But it is insisted by appellee, even under this provision of the constitution, that “appellant had served the term of two years for which he had been elected, and his successor had been elected and qualified” on September 7, 1897, when appellee’s relator demanded the office of appellant, and hence’ it was his duty, even under this provision of the constitution, to deliver the possession of the same to that successor. This contention involves the inquiry as to what term of office it was the duties of which appellee’s relator had been qualified to enter upon the discharge thereof. If it was the term of two years next ensuing after the expiration of appellant’s two-year term, on September 7, 1897, then Gibbs’ demand ought to have been complied with, and Scott ought to have turned over the office to Gibbs. But, at the time that Gibbs qualified and demanded the office, the act already quoted, if valid, was in full force, and fixed the time for the commencement of his term on the 1st day of January next following the term of the present incumbent, which expired on September 7, 1897. He therefore could not and did not qualify to enter upon any other term than *561the one commencing on the day fixed therefor in said act, if the same is valid; and that day was January 1, 1898. State, ex rel., v.
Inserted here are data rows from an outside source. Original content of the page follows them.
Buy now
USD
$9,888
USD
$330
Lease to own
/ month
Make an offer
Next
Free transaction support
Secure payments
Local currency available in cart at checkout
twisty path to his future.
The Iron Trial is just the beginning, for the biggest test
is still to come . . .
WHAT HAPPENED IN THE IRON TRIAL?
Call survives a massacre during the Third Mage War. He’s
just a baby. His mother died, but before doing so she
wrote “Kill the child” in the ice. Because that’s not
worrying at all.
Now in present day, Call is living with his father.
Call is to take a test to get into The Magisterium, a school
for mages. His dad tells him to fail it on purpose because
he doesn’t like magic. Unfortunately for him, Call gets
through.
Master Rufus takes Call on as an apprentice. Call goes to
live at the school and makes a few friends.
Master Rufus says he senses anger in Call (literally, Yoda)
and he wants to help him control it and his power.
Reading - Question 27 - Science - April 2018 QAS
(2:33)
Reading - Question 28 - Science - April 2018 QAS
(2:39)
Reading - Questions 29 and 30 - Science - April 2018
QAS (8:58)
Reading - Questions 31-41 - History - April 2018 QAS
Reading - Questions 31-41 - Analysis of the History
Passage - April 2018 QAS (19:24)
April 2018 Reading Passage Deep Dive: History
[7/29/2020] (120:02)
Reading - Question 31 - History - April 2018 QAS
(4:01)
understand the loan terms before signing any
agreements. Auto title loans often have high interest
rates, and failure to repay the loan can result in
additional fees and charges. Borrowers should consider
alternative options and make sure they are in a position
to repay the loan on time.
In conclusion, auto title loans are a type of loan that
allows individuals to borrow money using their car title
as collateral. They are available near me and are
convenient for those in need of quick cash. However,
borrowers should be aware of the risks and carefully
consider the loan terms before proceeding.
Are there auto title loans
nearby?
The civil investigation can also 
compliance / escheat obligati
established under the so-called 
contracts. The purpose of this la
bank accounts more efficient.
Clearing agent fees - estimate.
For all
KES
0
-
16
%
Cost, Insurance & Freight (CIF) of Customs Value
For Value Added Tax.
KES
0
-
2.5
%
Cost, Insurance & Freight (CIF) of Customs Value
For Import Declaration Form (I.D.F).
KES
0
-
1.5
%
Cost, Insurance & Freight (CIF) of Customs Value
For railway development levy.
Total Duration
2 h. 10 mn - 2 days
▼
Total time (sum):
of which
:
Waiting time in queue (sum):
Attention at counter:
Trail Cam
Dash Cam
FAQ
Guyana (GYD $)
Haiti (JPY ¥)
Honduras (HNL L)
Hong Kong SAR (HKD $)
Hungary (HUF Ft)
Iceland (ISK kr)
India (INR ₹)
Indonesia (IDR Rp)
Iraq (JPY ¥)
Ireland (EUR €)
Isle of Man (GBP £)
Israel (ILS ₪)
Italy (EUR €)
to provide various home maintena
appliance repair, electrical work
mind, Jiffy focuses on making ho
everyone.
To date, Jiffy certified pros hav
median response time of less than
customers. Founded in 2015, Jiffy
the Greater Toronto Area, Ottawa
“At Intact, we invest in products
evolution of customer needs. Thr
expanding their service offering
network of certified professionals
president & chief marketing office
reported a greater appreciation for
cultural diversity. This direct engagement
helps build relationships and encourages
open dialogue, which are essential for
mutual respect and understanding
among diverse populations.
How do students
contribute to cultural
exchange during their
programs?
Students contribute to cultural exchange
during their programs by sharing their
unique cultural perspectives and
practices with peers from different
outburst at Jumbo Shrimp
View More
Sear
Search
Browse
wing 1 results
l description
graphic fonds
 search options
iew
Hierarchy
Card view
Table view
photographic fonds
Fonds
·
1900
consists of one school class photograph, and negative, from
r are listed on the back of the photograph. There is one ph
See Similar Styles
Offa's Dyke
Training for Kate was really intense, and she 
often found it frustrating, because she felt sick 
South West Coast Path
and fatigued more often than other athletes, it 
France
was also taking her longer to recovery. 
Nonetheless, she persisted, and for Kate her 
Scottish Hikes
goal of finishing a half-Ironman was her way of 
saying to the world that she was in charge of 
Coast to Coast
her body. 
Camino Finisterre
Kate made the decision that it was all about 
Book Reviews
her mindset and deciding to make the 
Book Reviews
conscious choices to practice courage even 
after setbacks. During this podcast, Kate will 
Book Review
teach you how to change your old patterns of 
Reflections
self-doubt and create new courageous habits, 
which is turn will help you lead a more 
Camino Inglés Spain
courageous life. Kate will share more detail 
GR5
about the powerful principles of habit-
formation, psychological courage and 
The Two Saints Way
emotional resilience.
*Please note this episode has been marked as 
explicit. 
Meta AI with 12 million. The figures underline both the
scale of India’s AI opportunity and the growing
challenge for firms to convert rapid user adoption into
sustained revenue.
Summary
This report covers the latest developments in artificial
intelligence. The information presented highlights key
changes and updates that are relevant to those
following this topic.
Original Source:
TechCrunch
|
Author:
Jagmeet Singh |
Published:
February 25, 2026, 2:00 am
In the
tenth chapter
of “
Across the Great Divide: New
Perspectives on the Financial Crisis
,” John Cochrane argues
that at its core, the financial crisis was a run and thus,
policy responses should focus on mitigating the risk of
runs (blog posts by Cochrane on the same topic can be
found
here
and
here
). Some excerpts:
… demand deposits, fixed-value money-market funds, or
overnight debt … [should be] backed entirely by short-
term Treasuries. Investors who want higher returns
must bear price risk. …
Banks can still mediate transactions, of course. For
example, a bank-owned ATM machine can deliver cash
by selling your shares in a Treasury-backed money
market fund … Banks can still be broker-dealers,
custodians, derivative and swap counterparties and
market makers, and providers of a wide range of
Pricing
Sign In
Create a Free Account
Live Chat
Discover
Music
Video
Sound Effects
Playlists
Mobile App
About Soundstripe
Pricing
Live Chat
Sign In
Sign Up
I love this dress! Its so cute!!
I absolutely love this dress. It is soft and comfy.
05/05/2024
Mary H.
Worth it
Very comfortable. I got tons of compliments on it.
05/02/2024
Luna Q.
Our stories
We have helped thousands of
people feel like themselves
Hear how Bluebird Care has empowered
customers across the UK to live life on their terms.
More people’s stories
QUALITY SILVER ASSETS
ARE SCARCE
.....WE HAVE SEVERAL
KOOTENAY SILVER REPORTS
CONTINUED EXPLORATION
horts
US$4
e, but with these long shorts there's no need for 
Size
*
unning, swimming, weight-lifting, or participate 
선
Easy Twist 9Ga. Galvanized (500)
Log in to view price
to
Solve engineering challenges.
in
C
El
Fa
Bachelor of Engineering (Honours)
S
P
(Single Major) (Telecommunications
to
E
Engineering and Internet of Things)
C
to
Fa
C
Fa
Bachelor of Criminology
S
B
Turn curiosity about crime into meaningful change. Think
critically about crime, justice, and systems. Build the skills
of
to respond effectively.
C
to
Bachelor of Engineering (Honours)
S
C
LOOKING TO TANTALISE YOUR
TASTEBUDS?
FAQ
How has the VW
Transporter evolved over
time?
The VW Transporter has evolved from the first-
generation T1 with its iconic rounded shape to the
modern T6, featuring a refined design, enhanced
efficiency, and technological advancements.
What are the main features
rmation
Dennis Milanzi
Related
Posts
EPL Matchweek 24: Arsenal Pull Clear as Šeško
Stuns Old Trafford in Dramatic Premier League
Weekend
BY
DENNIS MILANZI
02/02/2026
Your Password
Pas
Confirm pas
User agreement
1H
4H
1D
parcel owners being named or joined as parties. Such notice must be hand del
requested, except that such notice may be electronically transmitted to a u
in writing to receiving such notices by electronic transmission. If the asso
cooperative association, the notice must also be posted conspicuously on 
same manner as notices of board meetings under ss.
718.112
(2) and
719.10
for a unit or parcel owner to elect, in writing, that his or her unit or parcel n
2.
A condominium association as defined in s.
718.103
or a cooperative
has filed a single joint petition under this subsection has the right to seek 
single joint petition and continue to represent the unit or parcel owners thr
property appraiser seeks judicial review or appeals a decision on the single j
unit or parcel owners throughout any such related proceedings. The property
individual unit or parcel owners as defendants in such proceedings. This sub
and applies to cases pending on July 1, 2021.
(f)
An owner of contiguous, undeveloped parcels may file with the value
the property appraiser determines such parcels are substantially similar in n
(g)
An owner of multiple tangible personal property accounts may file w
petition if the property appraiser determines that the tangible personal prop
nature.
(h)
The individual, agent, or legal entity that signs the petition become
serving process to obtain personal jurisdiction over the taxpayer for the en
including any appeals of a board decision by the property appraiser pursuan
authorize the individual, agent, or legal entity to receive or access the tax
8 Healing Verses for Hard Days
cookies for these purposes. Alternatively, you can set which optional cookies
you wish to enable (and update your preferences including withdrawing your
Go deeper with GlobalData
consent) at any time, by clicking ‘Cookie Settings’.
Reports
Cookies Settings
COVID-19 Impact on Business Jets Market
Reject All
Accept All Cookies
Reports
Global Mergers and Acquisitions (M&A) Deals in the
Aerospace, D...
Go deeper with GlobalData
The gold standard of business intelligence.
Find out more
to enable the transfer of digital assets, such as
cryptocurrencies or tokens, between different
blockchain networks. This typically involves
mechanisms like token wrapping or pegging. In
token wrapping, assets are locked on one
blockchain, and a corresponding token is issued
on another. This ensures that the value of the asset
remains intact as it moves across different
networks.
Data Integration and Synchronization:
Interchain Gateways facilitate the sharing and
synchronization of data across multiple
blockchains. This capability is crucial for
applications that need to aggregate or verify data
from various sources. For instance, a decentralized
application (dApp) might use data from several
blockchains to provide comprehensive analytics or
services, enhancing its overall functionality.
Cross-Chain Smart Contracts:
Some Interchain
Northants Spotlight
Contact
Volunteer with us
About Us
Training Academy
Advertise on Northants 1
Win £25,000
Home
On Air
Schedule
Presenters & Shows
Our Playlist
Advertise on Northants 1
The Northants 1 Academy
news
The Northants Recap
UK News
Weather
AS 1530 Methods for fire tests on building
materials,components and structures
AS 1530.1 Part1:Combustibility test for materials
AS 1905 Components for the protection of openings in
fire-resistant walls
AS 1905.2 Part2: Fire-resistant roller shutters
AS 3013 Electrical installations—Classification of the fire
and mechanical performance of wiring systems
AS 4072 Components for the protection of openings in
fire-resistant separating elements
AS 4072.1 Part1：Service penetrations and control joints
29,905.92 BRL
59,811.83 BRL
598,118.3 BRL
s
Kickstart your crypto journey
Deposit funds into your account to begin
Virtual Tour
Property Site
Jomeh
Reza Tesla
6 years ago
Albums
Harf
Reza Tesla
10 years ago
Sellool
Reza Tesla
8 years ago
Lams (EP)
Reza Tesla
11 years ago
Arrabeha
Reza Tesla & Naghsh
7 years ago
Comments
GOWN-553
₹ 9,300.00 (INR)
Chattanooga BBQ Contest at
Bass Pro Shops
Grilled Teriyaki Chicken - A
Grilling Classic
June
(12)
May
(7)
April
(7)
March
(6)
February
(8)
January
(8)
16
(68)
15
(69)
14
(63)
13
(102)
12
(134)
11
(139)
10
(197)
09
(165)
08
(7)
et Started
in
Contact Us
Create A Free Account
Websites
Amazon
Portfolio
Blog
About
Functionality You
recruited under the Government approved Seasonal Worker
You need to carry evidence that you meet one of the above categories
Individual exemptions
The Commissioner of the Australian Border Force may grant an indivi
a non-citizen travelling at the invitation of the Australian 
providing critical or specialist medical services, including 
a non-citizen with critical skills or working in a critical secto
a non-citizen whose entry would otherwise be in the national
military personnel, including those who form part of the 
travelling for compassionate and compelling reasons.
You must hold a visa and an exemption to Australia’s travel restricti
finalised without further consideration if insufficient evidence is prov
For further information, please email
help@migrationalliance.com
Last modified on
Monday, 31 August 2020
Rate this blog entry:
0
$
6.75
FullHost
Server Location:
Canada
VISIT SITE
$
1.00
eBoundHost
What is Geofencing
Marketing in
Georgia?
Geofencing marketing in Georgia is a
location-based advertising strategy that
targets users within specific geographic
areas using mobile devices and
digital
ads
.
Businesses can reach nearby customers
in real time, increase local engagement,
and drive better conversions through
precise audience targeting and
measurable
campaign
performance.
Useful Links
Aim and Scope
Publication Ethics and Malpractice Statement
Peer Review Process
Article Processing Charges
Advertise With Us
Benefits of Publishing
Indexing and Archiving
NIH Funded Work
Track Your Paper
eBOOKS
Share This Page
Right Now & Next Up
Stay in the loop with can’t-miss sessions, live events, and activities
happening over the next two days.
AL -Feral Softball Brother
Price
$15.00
Long, 91 Ind. 351, 357; Shannon v. Baker, 33 Ind. 390; Board, etc., v. State, ex rel., 61 Ind. 379, 385; State, ex rel., v. McCracken, 51 Ohio St. 123, 36 N. E. 941; Smith v. Moore, 90 Ind. 294. Therefore Scott’s successor was not elected and qualified to enter upon the discharge of the duties of the office at the expiration of Scott’s two-year term. State, ex rel., v. Long, supra. Hence Scott was entitled to hold over, by virtue of the hold-over clause of the constitution already quoted, until his successor was qualified to succeed him; and he was not authorized so to hold over by the act in question. If there had been no hold-over clause in the constitution!, thé right of Scott, the incumbent, longer to discharge the duties of the office, after the expiration of the express term fixed by the constitution, would have terminated. State, ex rel., v. Menaugh, ante, 260, and authorities there cited.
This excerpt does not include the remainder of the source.